PROBLEM STATEMENT —
What you write must match the records exactly, except for the images, which are left out.
■ ■ ■ ■
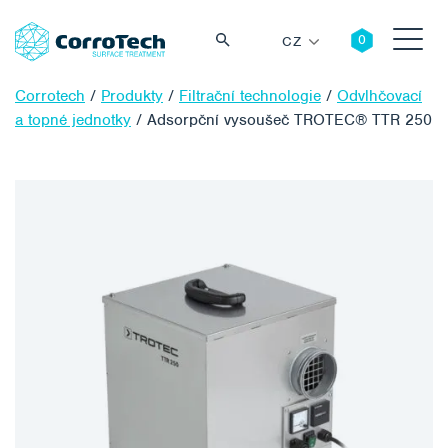
CZ
Corrotech
/
Produkty
/
Filtrační technologie
/
Odvlhčovací
a topné jednotky
/
Adsorpční vysoušeč TROTEC® TTR 250
Vyhledávání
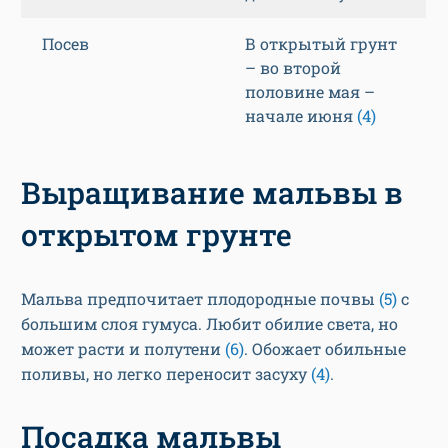
Посев
В открытый грунт
– во второй
половине мая –
начале июня
(4)
Выращивание мальвы в
открытом грунте
Мальва предпочитает плодородные почвы
(5)
с
большим слоя гумуса. Любит обилие света, но
может расти и полутени
(6)
. Обожает обильные
поливы, но легко переносит засуху
(4)
.
Посадка мальвы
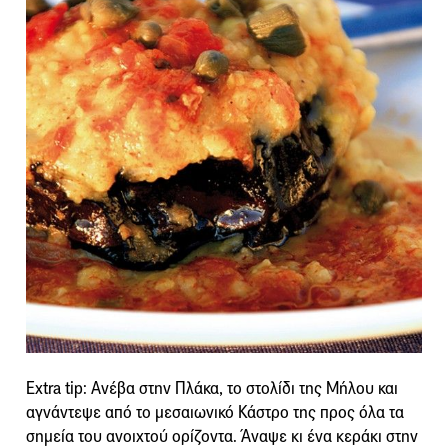
Extra tip: Ανέβα στην Πλάκα, το στολίδι της Μήλου και
αγνάντεψε από το μεσαιωνικό Κάστρο της προς όλα τα
σημεία του ανοιχτού ορίζοντα. Άναψε κι ένα κεράκι στην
■ ■ ■ ■
WRITTEN ANSWER —
CZ
Corrotech
/
Produkty
/
Filtrační technologie
/
Odvlhčovací
a topné jednotky
/
Adsorpční vysoušeč TROTEC® TTR 250
Vyhledávání
Посев
В открытый грунт
– во второй
половине мая –
начале июня
(4)
Выращивание мальвы в
открытом грунте
Мальва предпочитает плодородные почвы
(5)
с
большим слоя гумуса. Любит обилие света, но
может расти и полутени
(6)
. Обожает обильные
поливы, но легко переносит засуху
(4)
.
Посадка мальвы
Extra tip: Ανέβα στην Πλάκα, το στολίδι της Μήλου και
αγνάντεψε από το μεσαιωνικό Κάστρο της προς όλα τα
σημεία του ανοιχτού ορίζοντα. Άναψε κι ένα κεράκι στην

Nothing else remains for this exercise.